• _TASK REQUIREMENTS_
Each line below from the "取り戻し、家族を養える賃金を確保すること。" line through the "Przeczytaj zasady gry" line, those two included, must be restated word for word; the pictures must not be.

• _Extracted records_
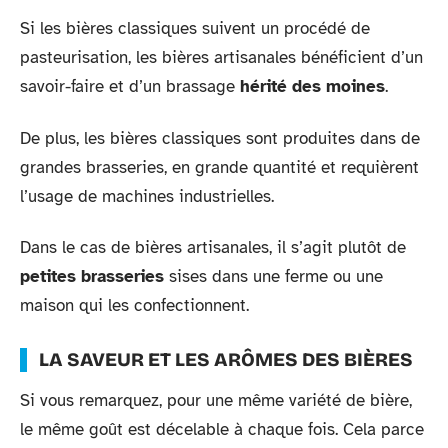
Si les bières classiques suivent un procédé de
pasteurisation, les bières artisanales bénéficient d’un
savoir-faire et d’un brassage
hérité des moines
.
De plus, les bières classiques sont produites dans de
grandes brasseries, en grande quantité et requièrent
l’usage de machines industrielles.
Dans le cas de bières artisanales, il s’agit plutôt de
petites brasseries
sises dans une ferme ou une
maison qui les confectionnent.
LA SAVEUR ET LES ARÔMES DES BIÈRES
Si vous remarquez, pour une même variété de bière,
le même goût est décelable à chaque fois. Cela parce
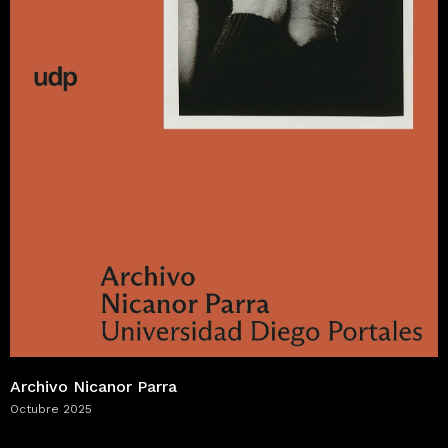
Archivo Nicanor Parra
Octubre 2025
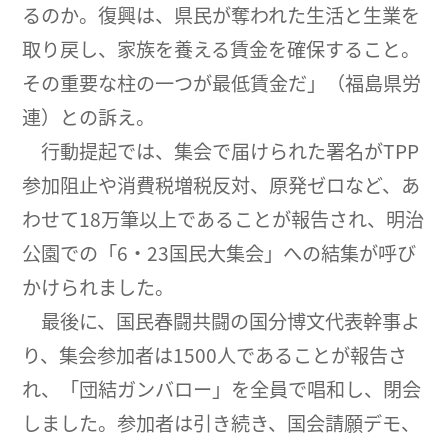
るのか。復興は、県民が奪われた生活と生業を
取り戻し、家族を養える賃金を確保すること。
その重要な柱の一つが最低賃金だ」（福島県労
連）との訴え。
行動提起では、集会で届けられた署名がTPP
参加阻止や消費税増税反対、原発ゼロなど、あ
わせて18万筆以上であることが報告され、明治
公園での「6・23国民大集会」への結集が呼び
かけられました。
最後に、国民春闘共闘の国分博文代表幹事よ
り、集会参加者は1500人であることが報告さ
れ、「団結ガンバロー」を全員で唱和し、閉会
しました。参加者は引き続き、国会請願デモ、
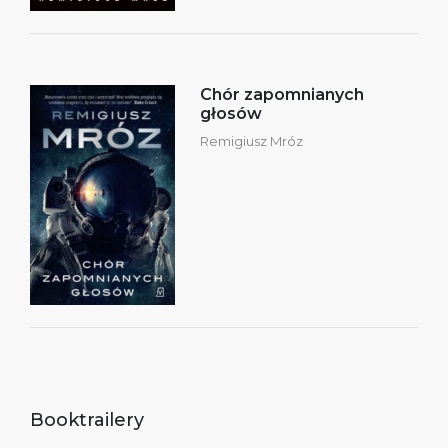
Chór zapomnianych
głosów
Remigiusz Mróz
Booktrailery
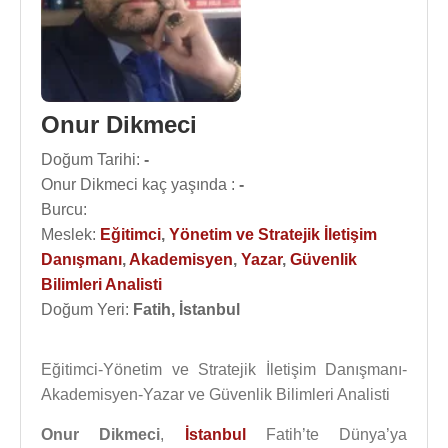
Onur Dikmeci
Doğum Tarihi:
-
Onur Dikmeci kaç yaşında :
-
Burcu:
Meslek:
Eğitimci
,
Yönetim ve Stratejik İletişim
Danışmanı
,
Akademisyen
,
Yazar
,
Güvenlik
Bilimleri Analisti
Doğum Yeri:
Fatih, İstanbul
Eğitimci-Yönetim ve Stratejik İletişim Danışmanı-
Akademisyen-Yazar ve Güvenlik Bilimleri Analisti
Onur Dikmeci
,
İstanbul
Fatih’te Dünya’ya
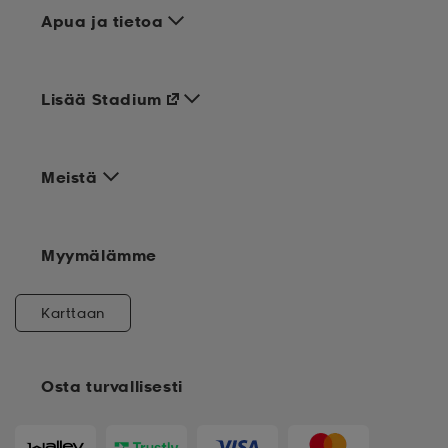
Apua ja tietoa
Lisää Stadium
Meistä
Myymälämme
Karttaan
Osta turvallisesti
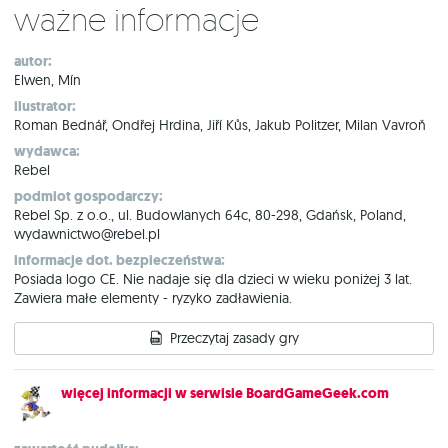
Ważne informacje
autor:
Elwen, Mín
ilustrator:
Roman Bednář, Ondřej Hrdina, Jiří Kůs, Jakub Politzer, Milan Vavroň
wydawca:
Rebel
podmiot gospodarczy:
Rebel Sp. z o.o., ul. Budowlanych 64c, 80-298, Gdańsk, Poland,
wydawnictwo@rebel.pl
informacje dot. bezpieczeństwa:
Posiada logo CE. Nie nadaje się dla dzieci w wieku poniżej 3 lat.
Zawiera małe elementy - ryzyko zadławienia.
Przeczytaj zasady gry
więcej informacji w serwisie BoardGameGeek.com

• _RESPONSE AREA_
取り戻し、家族を養える賃金を確保すること。
その重要な柱の一つが最低賃金だ」（福島県労
連）との訴え。
行動提起では、集会で届けられた署名がTPP
参加阻止や消費税増税反対、原発ゼロなど、あ
わせて18万筆以上であることが報告され、明治
公園での「6・23国民大集会」への結集が呼び
かけられました。
最後に、国民春闘共闘の国分博文代表幹事よ
り、集会参加者は1500人であることが報告さ
れ、「団結ガンバロー」を全員で唱和し、閉会
しました。参加者は引き続き、国会請願デモ、
Chór zapomnianych
głosów
Remigiusz Mróz
Booktrailery
Onur Dikmeci
Doğum Tarihi:
-
Onur Dikmeci kaç yaşında :
-
Burcu:
Meslek:
Eğitimci
,
Yönetim ve Stratejik İletişim
Danışmanı
,
Akademisyen
,
Yazar
,
Güvenlik
Bilimleri Analisti
Doğum Yeri:
Fatih, İstanbul
Eğitimci-Yönetim ve Stratejik İletişim Danışmanı-
Akademisyen-Yazar ve Güvenlik Bilimleri Analisti
Onur Dikmeci
,
İstanbul
Fatih’te Dünya’ya
Apua ja tietoa
Lisää Stadium
Meistä
Myymälämme
Karttaan
Osta turvallisesti
Ważne informacje
autor:
Elwen, Mín
ilustrator:
Roman Bednář, Ondřej Hrdina, Jiří Kůs, Jakub Politzer, Milan Vavroň
wydawca:
Rebel
podmiot gospodarczy:
Rebel Sp. z o.o., ul. Budowlanych 64c, 80-298, Gdańsk, Poland,
wydawnictwo@rebel.pl
informacje dot. bezpieczeństwa:
Posiada logo CE. Nie nadaje się dla dzieci w wieku poniżej 3 lat.
Zawiera małe elementy - ryzyko zadławienia.
Przeczytaj zasady gry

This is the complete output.